ONJava.com -- The Independent Source for Enterprise Java
oreilly.comSafari Books Online.Conferences.

advertisement

AddThis Social Bookmark Button

Using Hierarchical Data Sets with Aspire and Tomcat

by Satya Komatineni
03/05/2003

What are Hierarchical Data Sets and Why Do You Care?

Hierarchical Data Sets are not new. They already exist in the form of CICS transactional data, files in directories, and plain Java objects, as well as the obvious XML. In the XML Journal in early 2001, I floated the idea that programmers can benefit from hierarchical data abstractions even though many of their data sources are predominantly relational (such as databases including MySQL, Oracle, SQL Server, DB2, etc.).

The .NET world has a similar idea taking root in the notion of "datasets." Although there are important differences between my proposed Hierarchical Data Sets and the nature of Microsoft's datasets, it is evident that Hierarchical Data Sets enhance relational abstractions with richer detail.

This article examines the structure of, and a Java API for, Hierarchical Data Sets. Unlike the XML Journal reference two years ago, you will now actually have a piece of executable code to use to start taking advantage of Hierarchical Data Sets. Although programmers can code in Java to access various data sources and construct the final Hierarchical Data Set, this article has an implementation that you can readily use to construct these Hierarchical Data Sets declaratively by simply composing pre-built relational adapters.
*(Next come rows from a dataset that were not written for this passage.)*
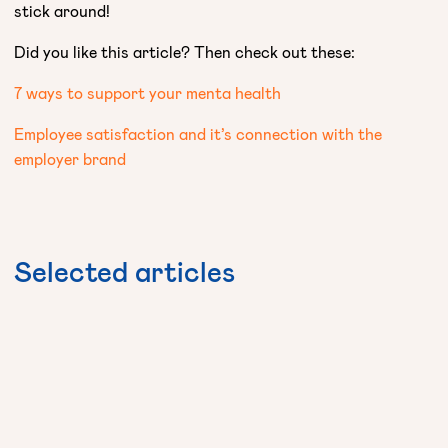
stick around!
Did you like this article? Then check out these:
7 ways to support your menta health
Employee satisfaction and it’s connection with the
employer brand
Selected
articles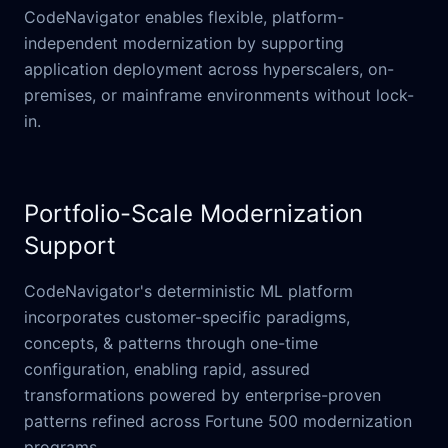
CodeNavigator enables flexible, platform-
independent modernization by supporting
application deployment across hyperscalers, on-
premises, or mainframe environments without lock-
in.
Portfolio-Scale Modernization
Support
CodeNavigator's deterministic ML platform
incorporates customer-specific paradigms,
concepts, & patterns through one-time
configuration, enabling rapid, assured
transformations powered by enterprise-proven
patterns refined across Fortune 500 modernization
programs.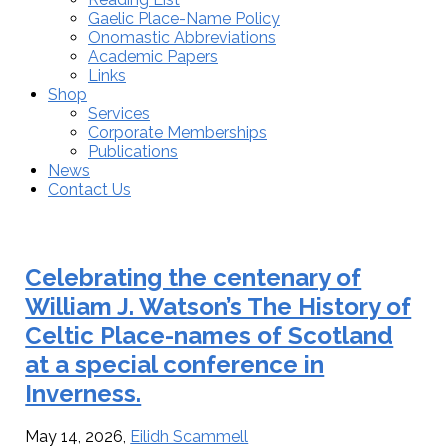
Gaelic Place-Name Policy
Onomastic Abbreviations
Academic Papers
Links
Shop
Services
Corporate Memberships
Publications
News
Contact Us
Eilidh
Celebrating the centenary of
Scammell
William J. Watson’s The History of
Celtic Place-names of Scotland
at a special conference in
Inverness.
May 14, 2026
,
Eilidh Scammell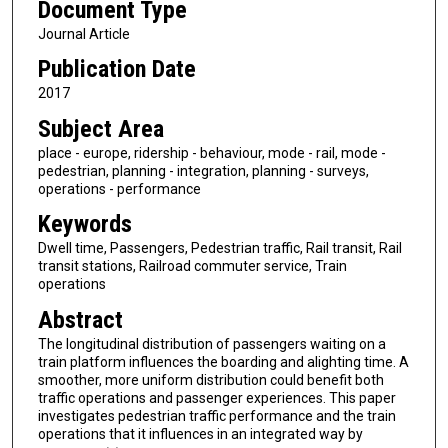
Document Type
Journal Article
Publication Date
2017
Subject Area
place - europe, ridership - behaviour, mode - rail, mode -
pedestrian, planning - integration, planning - surveys,
operations - performance
Keywords
Dwell time, Passengers, Pedestrian traffic, Rail transit, Rail
transit stations, Railroad commuter service, Train
operations
Abstract
The longitudinal distribution of passengers waiting on a
train platform influences the boarding and alighting time. A
smoother, more uniform distribution could benefit both
traffic operations and passenger experiences. This paper
investigates pedestrian traffic performance and the train
operations that it influences in an integrated way by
Relational adapters include file readers, SQL readers, Stored Procedure readers, et cetera.

Related Reading

Java & XML Data Binding
By Brett McLaughlin

The question you're probably asking is "What good are these Hierarchical Data Sets?" Although they can't rival the salutary effects of large expensive pieces of Carbon on your most certainly deserving companions, Hierarchical Data Sets are quite useful in the programming world. For starters, an entire HTML page worth of data can be satisfied by a single Hierarchical Data Set. In an MVC model, a controller servlet can deliver a Hierarchical Data Set to a JSP page, which will paint it without further ado. For a warmup, it can be converted to XML and directly returned to the caller by the controller servlet. For the appeal, the Hierarchical Data Set can be converted to Excel. For the stylish, the Hierarchical Data Set can be redirected to a reporting engine or a charting engine that supports XML data.

Although the primary focus of the article is the Java programming API for Java programmers, Hierarchical Data Sets can be used by non-Java programmers quite effectively to obtain XML, HTML, or Excel formats directly from relational databases and other data sources by using a J2EE server such as Tomcat. Without further ado, let us investigate the structure of Hierarchical Data Sets and see how these data sets can be obtained declaratively (while relaxing your programming muscles a bit).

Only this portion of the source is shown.